It says something about the way my life has been going lately that I consider the day just past a relative success. To pick up where I left off last night, very soon after I hung up the phone someone was pounding on the door.
    "You get it!" Chandler suggested from the next room. Lucky was still in the corner singing to herself, so I headed to the foyer.
    "Hey, start the party!" Phoenix Talon bounced inside, grinning hugely.
    "Phoenix!" Lucky slurred a little.
    He tossed his luggage into a corner and glanced at the two of us. "Hey, why's everybody look like somebody died?" He paused for second, his expression growing a little nervous. "Nobody died, right? Tell me nobody died?"
    "Hi, Dawn," Lucky greeted the former daemon. She looks pretty much as she did when she left, although she was dressed in a loose kimono. An elaborate tattoo now helps conceal the scarring the yndraegen left on her neck.
    "Is there any beer? You'd be amazed how much they drink in Japan," Phoenix told us earnestly. "I didn't know! I mean you think Japanese people, they're kinda stiff, but—it's not like I was going out drinking very often, but—" he backtracked.
    "We would never think such a thing. To answer your question, unfortunately someone has died," I told him seriously.

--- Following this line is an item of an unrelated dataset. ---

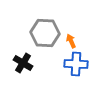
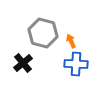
gray hexagon: moved 2 px left; rotated 12 degrees clockwise
black cross: rotated 18 degrees clockwise
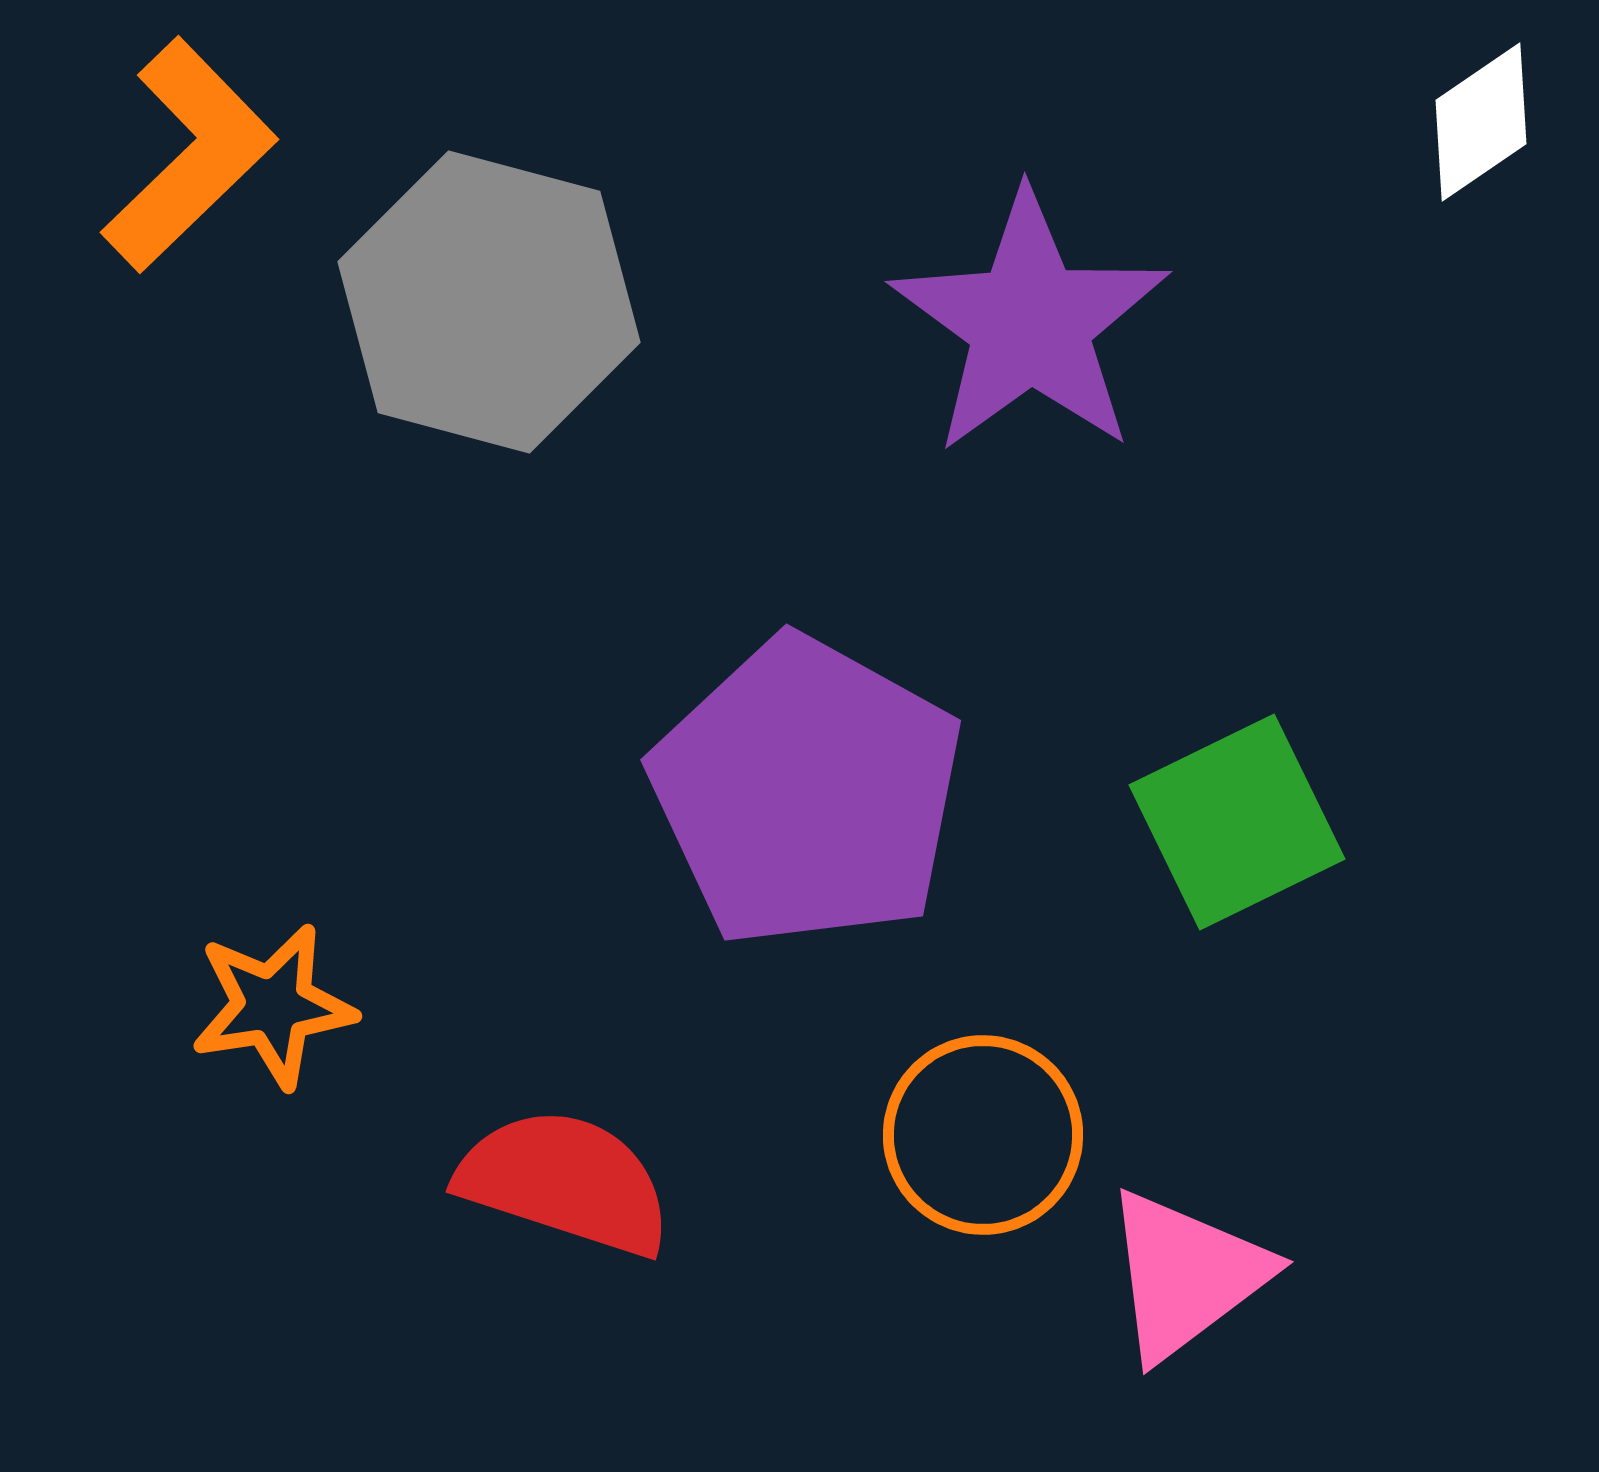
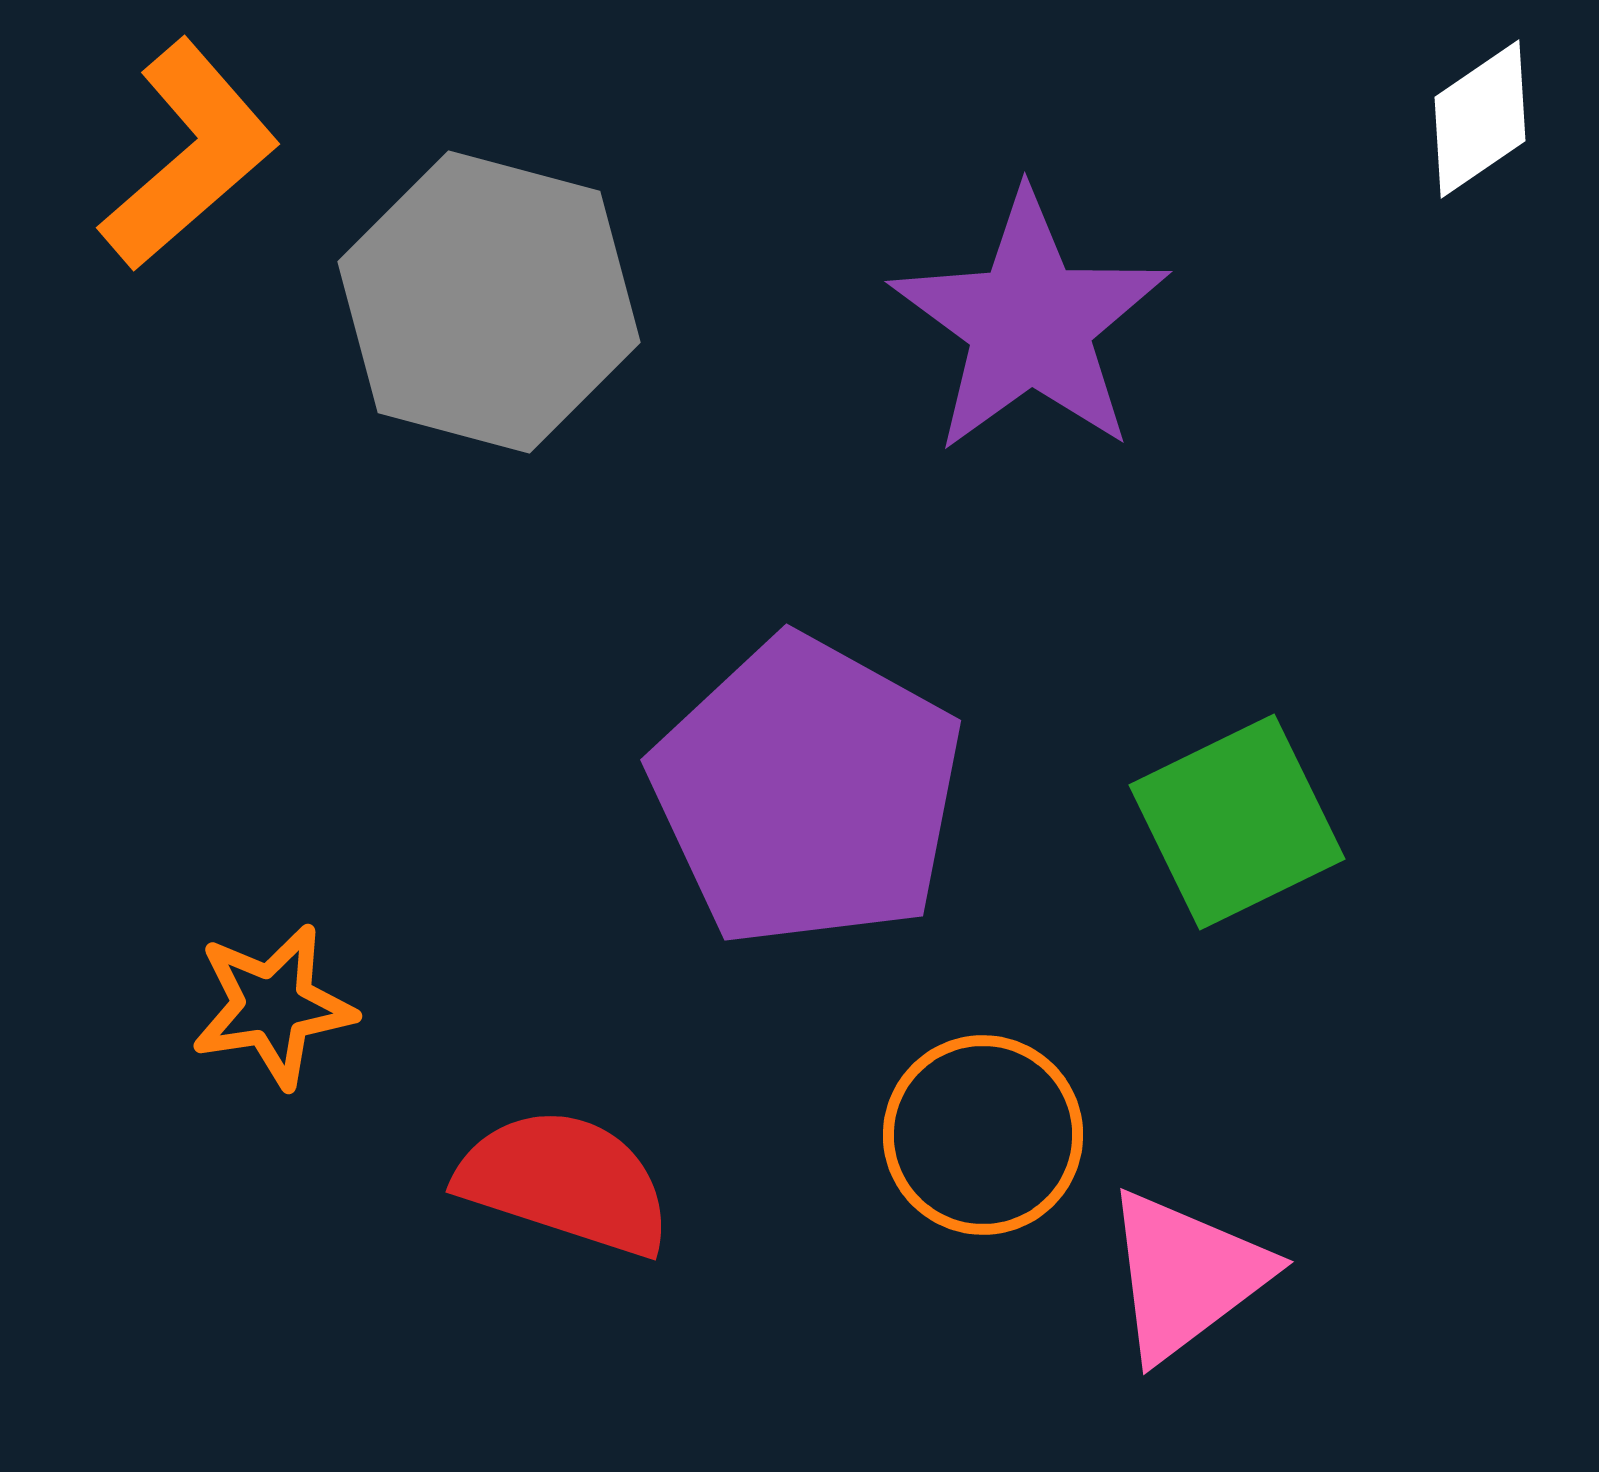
white diamond: moved 1 px left, 3 px up
orange L-shape: rotated 3 degrees clockwise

    He looked shocked for a moment. "I didn't know, it was just a figure—look, I'm sorry...."
    We spent most of the rest of the night updating them in on recent events, interrupting each other frequently and going back to fill in things we'd forgotten. It's been an eventful couple of months. Hell, it's been an eventful week. Along the way we made a concerted effort to make sure he understood just how precarious our position is right now. I think we managed to convince him of the need to be careful, but it's kind of hard to tell with Phoenix; his enthusiasm seemed undimmed regardless of our straitened circumstances.
    "This is weird shit," was his final summation. "This sucks so bad!" Then he showed us a new trick he's been working on, involving yo-yo-mounted mirrors that reflect his pinburst of light to blind his opponents. The yo-yos snap into little cases on the backs of his wrists. "This sucks more than anything has ever sucked before," he continued after we had agreed that his new trick was pretty cool. We all had to agree on that, too.
    "Phoenix, do you have any skeletons in your closet?" I asked hesitantly. "Ever kill anybody?" That we don't know about, I added mentally.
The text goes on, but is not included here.